The Dell board is standing behind a buyout offer from the company's CEO and founder, and it has asked shareholders of the slumping PC maker to approve the deal in a July 18 vote.
The company's announcement Friday is the latest volley in a battle with prominent shareholders over the company's future and Michael Dell's role in it.
Dell directors unanimously recommended an offer from Michael Dell and the investment firm Silver Lake Partners to take the company private for $24.4 billion, or $13.65 per share, according to filings with the Securities and Exchange Commission.
A board special committee told shareholders in an open letter Friday that Michael Dell's plan was the best option, and that it offered certainty and "a very material premium" in a challenging business environment. It noted that the price represented a premium of about 37 percent over the stock's average closing price in the months before rumors about a potential deal surfaced.
But Dell's largest independent shareholder, Southeastern Asset Management Inc., urged shareholders in a letter on Friday to reject Michael Dell's offer. It said it that it will provide more details about its own offer in the near future.

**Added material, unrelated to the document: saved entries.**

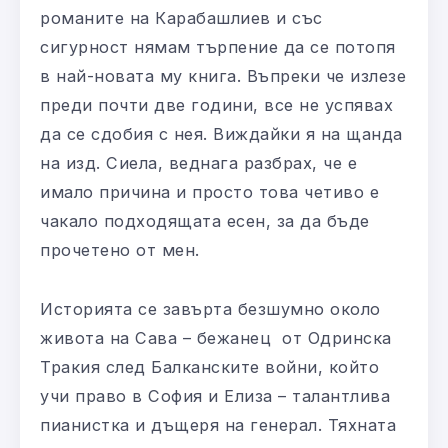
романите на Карабашлиев и със
сигурност нямам търпение да се потопя
в най-новата му книга. Въпреки че излезе
преди почти две години, все не успявах
да се сдобия с нея. Виждайки я на щанда
на изд. Сиела, веднага разбрах, че е
имало причина и просто това четиво е
чакало подходящата есен, за да бъде
прочетено от мен.
Историята се завърта безшумно около
живота на Сава – бежанец от Одринска
Тракия след Балканските войни, който
учи право в София и Елиза – талантлива
пианистка и дъщеря на генерал. Тяхната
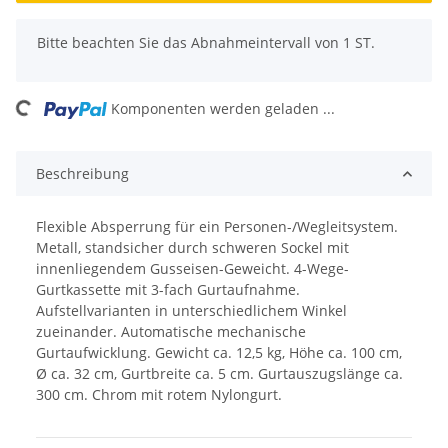
x
Bitte beachten Sie das Abnahmeintervall von 1 ST.
oading...
Komponenten werden geladen ...
Beschreibung
Flexible Absperrung für ein Personen-/Wegleitsystem.
Metall, standsicher durch schweren Sockel mit
innenliegendem Gusseisen-Geweicht. 4-Wege-
Gurtkassette mit 3-fach Gurtaufnahme.
Aufstellvarianten in unterschiedlichem Winkel
zueinander. Automatische mechanische
Gurtaufwicklung. Gewicht ca. 12,5 kg, Höhe ca. 100 cm,
Ø ca. 32 cm, Gurtbreite ca. 5 cm. Gurtauszugslänge ca.
300 cm. Chrom mit rotem Nylongurt.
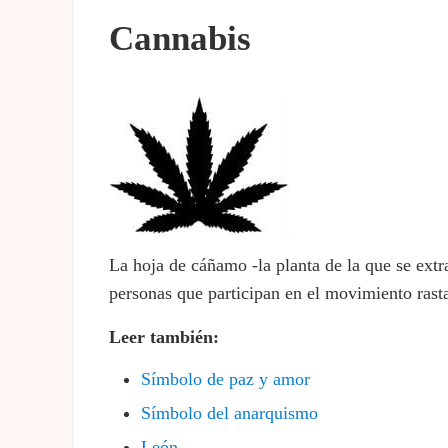
Cannabis
La hoja de cáñamo -la planta de la que se extra
personas que participan en el movimiento rasta
Leer
también:
Símbolo de paz y amor
Símbolo del anarquismo
León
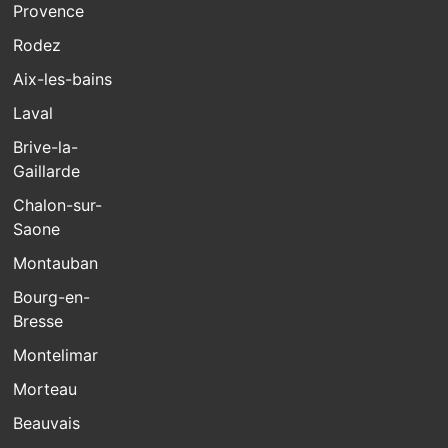
Provence
Rodez
Aix-les-bains
Laval
Brive-la-
Gaillarde
Chalon-sur-
Saone
Montauban
Bourg-en-
Bresse
Montelimar
Morteau
Beauvais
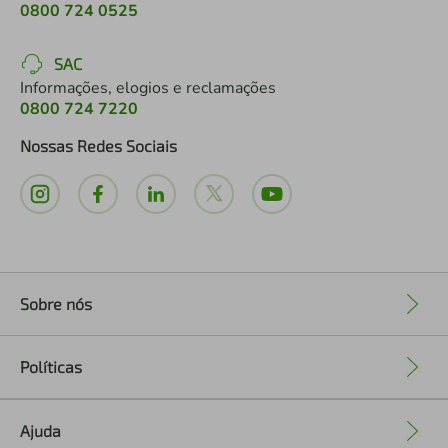
0800 724 0525
SAC
Informações, elogios e reclamações
0800 724 7220
Nossas Redes Sociais
Sobre nós
+
Políticas
+
Ajuda
+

"We are a long-term investor in Dell and (like you) we care about our investment," the letter said.
Southeastern teamed with billionaire investor Carl Icahn earlier this month to pitch an alternative plan that would let Dell shareholders keep their stake in the company and give them either $12 per share in cash or additional shares.
Dell's committee has said that it needs more information on that proposal. The committee also said Friday that shareholders would face substantial risks if the company took on debt to pay for a special payout, a process known as "leveraged recapitalization." With the buyout, the risk shifts to the parties buying the company.